Par la suite, cette technique de vente fut popularisée par ses créateurs, Roger Fisher, William Ura et Bruce Patton dans leur livre « Getting to YES. Negociating without giving up ». 

La méthode Harvard se dissocie de tous les concepts de négociation qui existaient jusque-là. Elle repense les stratégies d'approche et d'attaque qui se voulaient agressives, en faveur d'une négociation bien plus diplomatique et souple. 
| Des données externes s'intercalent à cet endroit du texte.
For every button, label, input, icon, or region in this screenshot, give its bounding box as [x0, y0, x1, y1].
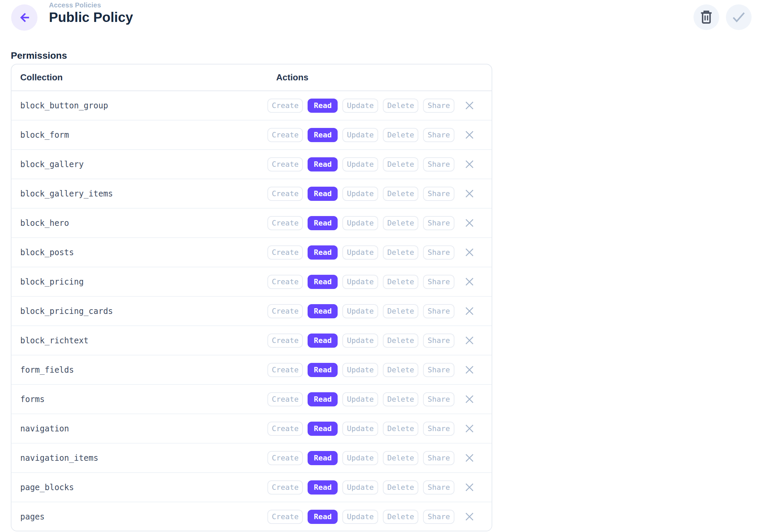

Son concept est le suivant : la négociation prend une forme de communication bilatérale entre des individus possédant des intérêts communs et des intérêts opposés. Elle prend en considération les points de vue légitimes des deux parties prenantes. Elle est réalisée dans la bienveillance, le respect de soi et des autres. 

La méthode Harvard est réussie lorsque les deux intervenants ont l'impression d'être chacun gagnant, qu'il s'agisse de court ou moyen terme, qu'elle permet d'ouvrir la possibilité à d'autres négociations. Et ce, grâce à la relation de confiance qu'elle a créée en mettant de côté l'ego et les émotions négatives. Elle permet de tisser des liens durables entre partenaires, car c'est une méthode de négociation constructive. 

Avant de se lancer dans la négociation, les deux parties doivent se préparer de manière poussée et imaginer un plan A et un plan B. 

Cette méthode est majoritairement appliquée dans les relations commerciales et la politique, mais peut aussi intervenir dans des domaines de vie pour résoudre des problèmes routiniers.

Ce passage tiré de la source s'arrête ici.